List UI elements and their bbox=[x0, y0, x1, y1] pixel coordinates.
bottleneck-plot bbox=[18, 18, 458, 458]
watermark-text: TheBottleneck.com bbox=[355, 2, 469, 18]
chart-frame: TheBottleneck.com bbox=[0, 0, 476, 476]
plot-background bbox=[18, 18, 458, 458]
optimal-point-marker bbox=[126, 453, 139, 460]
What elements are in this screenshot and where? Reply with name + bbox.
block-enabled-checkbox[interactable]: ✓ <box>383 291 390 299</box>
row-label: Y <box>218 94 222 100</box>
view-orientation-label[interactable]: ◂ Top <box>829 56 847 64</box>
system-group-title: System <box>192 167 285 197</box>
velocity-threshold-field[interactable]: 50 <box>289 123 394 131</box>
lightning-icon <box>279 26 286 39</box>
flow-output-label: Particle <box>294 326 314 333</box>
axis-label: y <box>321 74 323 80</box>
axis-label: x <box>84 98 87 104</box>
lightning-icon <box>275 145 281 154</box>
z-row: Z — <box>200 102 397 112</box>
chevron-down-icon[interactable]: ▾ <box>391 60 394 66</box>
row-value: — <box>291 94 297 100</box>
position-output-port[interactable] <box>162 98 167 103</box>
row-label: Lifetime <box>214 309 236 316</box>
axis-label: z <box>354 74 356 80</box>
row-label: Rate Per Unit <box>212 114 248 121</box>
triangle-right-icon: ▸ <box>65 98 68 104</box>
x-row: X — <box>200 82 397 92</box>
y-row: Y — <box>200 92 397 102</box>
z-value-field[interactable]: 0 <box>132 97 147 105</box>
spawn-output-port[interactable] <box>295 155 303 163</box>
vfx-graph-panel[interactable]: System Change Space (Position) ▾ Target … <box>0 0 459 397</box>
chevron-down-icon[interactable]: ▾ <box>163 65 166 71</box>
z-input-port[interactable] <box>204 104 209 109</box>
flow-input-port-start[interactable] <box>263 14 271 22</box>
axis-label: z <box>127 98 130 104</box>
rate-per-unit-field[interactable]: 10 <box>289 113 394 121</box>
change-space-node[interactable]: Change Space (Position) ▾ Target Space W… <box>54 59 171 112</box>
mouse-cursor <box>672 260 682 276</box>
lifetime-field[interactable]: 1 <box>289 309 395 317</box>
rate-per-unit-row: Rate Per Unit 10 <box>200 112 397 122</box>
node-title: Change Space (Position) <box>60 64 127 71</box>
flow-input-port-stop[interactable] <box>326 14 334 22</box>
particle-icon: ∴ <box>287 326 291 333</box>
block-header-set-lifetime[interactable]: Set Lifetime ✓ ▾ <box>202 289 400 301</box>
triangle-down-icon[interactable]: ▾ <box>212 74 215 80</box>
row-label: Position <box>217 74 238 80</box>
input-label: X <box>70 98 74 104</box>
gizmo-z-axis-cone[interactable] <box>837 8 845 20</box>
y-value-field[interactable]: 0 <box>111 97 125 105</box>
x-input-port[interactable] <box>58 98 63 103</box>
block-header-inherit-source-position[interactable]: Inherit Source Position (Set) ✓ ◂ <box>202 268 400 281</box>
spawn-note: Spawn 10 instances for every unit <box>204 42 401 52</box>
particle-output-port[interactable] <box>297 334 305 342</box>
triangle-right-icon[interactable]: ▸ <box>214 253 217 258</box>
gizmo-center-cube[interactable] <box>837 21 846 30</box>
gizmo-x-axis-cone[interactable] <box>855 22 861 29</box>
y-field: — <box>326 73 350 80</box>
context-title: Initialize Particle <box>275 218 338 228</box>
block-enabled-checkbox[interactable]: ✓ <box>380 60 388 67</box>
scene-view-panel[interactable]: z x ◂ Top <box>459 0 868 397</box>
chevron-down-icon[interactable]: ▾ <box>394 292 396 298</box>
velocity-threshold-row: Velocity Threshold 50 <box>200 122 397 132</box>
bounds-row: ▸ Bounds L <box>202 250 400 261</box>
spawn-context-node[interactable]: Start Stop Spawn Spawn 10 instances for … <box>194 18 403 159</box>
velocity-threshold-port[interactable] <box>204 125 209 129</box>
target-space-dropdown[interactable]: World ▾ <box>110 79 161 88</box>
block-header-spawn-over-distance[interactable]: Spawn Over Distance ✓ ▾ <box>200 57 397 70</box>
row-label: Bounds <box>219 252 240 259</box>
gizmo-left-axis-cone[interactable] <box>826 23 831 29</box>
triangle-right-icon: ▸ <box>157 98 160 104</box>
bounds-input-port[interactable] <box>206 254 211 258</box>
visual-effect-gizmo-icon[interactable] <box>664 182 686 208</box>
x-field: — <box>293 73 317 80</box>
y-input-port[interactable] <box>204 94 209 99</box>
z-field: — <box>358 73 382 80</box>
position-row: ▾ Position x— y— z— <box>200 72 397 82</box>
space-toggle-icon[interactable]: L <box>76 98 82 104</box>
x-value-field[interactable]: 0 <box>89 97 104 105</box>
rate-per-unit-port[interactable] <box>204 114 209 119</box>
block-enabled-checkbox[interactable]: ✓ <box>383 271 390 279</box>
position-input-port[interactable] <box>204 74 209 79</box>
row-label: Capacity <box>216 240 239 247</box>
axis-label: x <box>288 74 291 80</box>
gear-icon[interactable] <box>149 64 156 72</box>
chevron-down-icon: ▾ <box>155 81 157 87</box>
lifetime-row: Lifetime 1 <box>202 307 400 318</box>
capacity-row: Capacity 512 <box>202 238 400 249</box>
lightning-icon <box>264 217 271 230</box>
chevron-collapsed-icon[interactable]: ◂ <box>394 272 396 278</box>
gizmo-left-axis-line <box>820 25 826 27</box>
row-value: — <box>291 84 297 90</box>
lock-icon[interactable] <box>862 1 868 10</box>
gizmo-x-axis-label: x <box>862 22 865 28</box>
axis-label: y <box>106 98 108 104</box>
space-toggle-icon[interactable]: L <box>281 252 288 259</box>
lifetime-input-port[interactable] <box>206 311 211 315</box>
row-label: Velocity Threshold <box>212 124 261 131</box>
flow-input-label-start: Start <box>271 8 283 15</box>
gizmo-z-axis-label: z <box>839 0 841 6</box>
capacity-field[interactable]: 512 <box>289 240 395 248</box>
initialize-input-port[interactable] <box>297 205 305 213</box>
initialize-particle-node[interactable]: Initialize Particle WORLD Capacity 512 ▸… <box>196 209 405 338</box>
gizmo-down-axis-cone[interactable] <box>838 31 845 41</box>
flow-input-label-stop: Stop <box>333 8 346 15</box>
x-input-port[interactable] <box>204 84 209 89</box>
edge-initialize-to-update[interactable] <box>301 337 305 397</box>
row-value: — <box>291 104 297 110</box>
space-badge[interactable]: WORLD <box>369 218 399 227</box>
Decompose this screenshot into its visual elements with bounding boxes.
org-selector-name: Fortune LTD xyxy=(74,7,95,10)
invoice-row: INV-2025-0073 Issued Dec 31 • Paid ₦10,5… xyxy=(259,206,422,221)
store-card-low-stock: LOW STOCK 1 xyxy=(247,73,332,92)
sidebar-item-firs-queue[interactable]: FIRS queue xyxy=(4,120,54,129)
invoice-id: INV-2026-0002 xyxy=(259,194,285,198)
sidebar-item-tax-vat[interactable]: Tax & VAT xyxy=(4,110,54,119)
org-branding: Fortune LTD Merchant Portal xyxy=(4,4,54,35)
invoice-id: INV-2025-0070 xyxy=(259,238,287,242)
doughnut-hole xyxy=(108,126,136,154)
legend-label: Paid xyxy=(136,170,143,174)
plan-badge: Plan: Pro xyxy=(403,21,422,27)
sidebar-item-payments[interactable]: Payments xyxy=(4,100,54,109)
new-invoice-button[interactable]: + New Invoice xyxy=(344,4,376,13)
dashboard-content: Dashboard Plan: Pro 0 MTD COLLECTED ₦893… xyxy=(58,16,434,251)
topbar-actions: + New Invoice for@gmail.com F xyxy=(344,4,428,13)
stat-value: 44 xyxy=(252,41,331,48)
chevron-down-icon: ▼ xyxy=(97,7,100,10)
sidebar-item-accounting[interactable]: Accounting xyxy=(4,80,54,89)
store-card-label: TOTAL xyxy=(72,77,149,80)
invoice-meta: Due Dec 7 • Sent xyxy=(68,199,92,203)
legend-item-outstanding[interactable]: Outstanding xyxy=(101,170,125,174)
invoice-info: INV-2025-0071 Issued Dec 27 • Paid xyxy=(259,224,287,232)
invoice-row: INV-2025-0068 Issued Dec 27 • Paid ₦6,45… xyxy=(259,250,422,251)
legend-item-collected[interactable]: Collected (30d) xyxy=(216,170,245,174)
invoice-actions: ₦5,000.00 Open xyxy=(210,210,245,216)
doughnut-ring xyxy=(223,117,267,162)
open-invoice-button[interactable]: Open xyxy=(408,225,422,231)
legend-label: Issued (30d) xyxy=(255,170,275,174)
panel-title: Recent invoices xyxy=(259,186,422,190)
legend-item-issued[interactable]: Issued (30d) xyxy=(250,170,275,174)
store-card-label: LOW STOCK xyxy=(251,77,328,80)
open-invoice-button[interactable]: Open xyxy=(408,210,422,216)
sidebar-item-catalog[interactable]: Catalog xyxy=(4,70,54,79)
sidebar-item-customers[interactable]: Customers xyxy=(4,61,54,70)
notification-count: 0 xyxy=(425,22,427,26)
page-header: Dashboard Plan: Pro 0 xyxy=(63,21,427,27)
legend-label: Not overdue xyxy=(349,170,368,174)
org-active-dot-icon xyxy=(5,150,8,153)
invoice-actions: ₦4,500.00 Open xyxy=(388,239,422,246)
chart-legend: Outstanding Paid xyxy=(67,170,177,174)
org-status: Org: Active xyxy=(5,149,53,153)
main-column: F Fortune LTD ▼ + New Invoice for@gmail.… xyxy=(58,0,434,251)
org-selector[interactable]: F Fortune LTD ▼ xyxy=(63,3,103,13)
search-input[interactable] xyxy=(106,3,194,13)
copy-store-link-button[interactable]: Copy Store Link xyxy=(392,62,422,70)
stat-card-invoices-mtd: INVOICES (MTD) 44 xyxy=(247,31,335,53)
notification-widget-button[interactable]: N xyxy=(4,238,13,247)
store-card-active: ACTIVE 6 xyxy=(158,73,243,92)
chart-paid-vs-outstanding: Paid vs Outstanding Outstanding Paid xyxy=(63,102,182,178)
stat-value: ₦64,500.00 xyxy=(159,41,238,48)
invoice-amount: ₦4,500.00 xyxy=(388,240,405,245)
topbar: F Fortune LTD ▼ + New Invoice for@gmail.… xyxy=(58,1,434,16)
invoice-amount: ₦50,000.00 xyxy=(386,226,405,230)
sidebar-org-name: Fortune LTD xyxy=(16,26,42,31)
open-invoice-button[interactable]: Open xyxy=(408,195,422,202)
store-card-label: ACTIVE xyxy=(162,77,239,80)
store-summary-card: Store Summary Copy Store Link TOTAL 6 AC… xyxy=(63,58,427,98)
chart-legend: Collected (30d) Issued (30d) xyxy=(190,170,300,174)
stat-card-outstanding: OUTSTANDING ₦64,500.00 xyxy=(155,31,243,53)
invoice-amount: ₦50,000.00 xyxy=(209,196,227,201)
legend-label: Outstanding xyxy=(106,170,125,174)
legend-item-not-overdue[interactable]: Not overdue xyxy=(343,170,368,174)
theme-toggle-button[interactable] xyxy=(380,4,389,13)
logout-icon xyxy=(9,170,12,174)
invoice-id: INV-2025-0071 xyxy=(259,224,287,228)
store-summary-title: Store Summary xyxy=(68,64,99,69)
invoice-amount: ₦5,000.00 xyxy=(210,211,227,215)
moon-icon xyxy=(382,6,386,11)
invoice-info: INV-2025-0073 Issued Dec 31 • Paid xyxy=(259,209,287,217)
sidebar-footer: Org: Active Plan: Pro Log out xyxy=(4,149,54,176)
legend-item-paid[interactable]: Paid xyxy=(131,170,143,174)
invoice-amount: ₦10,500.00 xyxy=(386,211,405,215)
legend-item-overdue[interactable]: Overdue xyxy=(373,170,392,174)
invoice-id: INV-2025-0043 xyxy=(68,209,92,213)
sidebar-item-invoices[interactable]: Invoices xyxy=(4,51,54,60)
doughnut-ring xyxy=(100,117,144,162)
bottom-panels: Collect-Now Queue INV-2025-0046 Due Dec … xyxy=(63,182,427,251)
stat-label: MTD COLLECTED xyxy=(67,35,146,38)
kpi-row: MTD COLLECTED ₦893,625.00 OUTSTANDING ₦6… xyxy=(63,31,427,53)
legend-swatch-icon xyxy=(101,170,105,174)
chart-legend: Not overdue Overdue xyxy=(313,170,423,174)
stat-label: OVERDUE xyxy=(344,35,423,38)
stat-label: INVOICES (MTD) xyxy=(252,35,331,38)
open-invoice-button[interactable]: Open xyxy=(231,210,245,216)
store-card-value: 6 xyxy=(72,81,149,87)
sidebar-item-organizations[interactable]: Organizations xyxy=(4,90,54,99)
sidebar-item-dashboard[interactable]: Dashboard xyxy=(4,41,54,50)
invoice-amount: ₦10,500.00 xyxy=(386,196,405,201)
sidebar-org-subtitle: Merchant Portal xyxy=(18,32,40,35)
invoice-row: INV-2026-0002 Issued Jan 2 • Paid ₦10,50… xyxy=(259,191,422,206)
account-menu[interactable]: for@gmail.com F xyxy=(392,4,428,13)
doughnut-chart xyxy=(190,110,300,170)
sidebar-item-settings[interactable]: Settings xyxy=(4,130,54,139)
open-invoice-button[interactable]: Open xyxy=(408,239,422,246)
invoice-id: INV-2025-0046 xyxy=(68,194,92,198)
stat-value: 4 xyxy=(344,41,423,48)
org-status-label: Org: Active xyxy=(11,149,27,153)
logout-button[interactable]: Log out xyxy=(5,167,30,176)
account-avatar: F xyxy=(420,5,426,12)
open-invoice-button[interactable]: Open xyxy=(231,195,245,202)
::::::::::
# [ASSIGNED TASK]
Your answer should consist of the lines from the material that contain "chevron".

# [EXERCISE RESPONSE]
chevron-down-icon[interactable]: ▾ <box>391 60 394 66</box>
chevron-down-icon[interactable]: ▾ <box>163 65 166 71</box>
chevron-down-icon[interactable]: ▾ <box>394 292 396 298</box>
chevron-down-icon: ▾ <box>155 81 157 87</box>
chevron-collapsed-icon[interactable]: ◂ <box>394 272 396 278</box>
chevron-down-icon: ▼ xyxy=(97,7,100,10)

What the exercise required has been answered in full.